* **How to complete this task**
Can you quote the lines below exactly, starting at the line with "Target: <item>portal vein" and going through the last one?

Collected data entries
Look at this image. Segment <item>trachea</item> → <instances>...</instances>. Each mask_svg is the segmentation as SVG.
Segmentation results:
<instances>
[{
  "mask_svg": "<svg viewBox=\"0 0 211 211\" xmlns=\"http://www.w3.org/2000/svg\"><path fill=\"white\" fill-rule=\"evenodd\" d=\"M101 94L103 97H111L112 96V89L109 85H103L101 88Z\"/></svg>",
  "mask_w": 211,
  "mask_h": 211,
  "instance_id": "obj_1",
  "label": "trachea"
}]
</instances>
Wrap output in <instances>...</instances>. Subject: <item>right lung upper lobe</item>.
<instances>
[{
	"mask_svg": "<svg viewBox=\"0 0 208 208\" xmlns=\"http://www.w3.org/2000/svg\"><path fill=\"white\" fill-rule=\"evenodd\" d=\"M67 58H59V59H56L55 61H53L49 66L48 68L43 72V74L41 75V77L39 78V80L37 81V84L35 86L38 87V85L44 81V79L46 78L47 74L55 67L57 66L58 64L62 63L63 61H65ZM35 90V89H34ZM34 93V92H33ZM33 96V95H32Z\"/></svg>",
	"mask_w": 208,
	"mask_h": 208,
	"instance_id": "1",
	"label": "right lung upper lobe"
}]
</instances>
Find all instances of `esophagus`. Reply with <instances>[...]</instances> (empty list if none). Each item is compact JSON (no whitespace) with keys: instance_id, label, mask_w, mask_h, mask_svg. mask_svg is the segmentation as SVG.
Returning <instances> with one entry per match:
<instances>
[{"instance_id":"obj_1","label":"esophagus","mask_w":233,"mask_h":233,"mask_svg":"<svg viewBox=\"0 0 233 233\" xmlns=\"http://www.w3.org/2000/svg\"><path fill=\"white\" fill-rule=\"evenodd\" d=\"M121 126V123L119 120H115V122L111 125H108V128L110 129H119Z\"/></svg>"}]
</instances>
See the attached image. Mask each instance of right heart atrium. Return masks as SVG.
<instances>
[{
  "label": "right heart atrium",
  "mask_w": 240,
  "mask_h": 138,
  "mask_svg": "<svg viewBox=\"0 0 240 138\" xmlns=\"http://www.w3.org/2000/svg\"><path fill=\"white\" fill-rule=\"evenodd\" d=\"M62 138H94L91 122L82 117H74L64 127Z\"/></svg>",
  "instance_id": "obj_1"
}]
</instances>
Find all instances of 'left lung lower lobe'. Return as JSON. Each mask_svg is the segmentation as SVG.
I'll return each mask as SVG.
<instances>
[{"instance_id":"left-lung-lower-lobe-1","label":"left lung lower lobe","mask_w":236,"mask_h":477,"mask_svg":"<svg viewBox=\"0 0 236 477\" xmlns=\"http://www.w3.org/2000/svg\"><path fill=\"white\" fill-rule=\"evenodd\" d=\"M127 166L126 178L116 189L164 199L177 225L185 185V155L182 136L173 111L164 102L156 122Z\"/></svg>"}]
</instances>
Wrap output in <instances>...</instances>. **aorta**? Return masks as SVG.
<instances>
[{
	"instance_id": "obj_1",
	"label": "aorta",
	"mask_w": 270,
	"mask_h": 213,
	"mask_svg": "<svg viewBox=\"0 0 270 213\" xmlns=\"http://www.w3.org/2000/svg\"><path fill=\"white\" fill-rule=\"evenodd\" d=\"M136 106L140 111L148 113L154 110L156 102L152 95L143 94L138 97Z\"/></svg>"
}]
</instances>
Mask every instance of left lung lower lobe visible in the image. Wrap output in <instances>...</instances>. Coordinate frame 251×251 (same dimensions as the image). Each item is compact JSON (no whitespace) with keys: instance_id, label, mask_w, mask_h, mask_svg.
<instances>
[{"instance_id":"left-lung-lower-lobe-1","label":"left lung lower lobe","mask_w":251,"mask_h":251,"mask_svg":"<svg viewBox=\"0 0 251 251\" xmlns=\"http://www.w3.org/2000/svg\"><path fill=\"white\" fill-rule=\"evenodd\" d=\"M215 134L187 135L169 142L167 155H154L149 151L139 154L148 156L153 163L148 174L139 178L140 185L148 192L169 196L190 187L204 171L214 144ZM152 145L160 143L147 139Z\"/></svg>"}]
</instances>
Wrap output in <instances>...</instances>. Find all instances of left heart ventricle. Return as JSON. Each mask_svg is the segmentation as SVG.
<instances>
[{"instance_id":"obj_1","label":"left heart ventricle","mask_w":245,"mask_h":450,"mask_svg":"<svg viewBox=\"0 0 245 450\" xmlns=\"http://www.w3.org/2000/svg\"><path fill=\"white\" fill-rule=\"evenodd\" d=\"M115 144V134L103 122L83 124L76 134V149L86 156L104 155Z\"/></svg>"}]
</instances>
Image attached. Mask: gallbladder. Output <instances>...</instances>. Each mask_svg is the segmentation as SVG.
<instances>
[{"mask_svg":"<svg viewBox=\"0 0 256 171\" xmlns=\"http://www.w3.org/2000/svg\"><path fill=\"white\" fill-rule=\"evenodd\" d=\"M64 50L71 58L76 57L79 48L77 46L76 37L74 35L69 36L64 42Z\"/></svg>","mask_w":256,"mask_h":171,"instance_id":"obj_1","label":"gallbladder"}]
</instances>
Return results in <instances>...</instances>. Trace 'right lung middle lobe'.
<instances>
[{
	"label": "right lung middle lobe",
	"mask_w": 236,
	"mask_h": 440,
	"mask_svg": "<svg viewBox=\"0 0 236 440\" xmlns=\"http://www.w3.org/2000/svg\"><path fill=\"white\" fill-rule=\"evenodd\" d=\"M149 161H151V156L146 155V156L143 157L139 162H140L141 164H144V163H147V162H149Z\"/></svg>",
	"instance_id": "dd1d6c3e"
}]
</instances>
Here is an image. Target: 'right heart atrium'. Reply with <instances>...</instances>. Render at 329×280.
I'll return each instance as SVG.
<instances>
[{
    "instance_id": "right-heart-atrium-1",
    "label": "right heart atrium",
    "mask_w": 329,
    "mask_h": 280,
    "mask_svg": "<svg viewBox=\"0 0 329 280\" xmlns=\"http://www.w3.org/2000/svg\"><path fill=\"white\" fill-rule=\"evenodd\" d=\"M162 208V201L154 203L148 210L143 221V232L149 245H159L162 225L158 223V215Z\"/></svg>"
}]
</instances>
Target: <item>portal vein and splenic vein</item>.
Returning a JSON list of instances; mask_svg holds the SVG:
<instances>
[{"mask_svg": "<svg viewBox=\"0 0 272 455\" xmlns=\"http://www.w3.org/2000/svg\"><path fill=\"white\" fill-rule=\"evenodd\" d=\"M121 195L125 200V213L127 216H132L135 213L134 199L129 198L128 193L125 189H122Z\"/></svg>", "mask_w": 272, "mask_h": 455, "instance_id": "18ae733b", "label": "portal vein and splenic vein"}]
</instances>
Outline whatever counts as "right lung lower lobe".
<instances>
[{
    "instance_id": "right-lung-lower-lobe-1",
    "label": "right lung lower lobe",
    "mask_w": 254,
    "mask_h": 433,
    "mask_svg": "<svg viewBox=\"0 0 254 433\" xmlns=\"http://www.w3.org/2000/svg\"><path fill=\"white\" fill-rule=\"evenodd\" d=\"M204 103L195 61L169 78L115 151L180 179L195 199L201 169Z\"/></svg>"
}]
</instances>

* **Task result**
Target: <item>portal vein and splenic vein</item>.
Returning a JSON list of instances; mask_svg holds the SVG:
<instances>
[{"mask_svg": "<svg viewBox=\"0 0 272 455\" xmlns=\"http://www.w3.org/2000/svg\"><path fill=\"white\" fill-rule=\"evenodd\" d=\"M121 195L125 200V213L127 216H132L135 213L134 199L129 198L128 193L125 189H122Z\"/></svg>", "mask_w": 272, "mask_h": 455, "instance_id": "18ae733b", "label": "portal vein and splenic vein"}]
</instances>
Outline whatever counts as "right lung lower lobe".
<instances>
[{
    "instance_id": "right-lung-lower-lobe-1",
    "label": "right lung lower lobe",
    "mask_w": 254,
    "mask_h": 433,
    "mask_svg": "<svg viewBox=\"0 0 254 433\" xmlns=\"http://www.w3.org/2000/svg\"><path fill=\"white\" fill-rule=\"evenodd\" d=\"M204 103L195 61L169 78L115 151L180 179L195 199L201 169Z\"/></svg>"
}]
</instances>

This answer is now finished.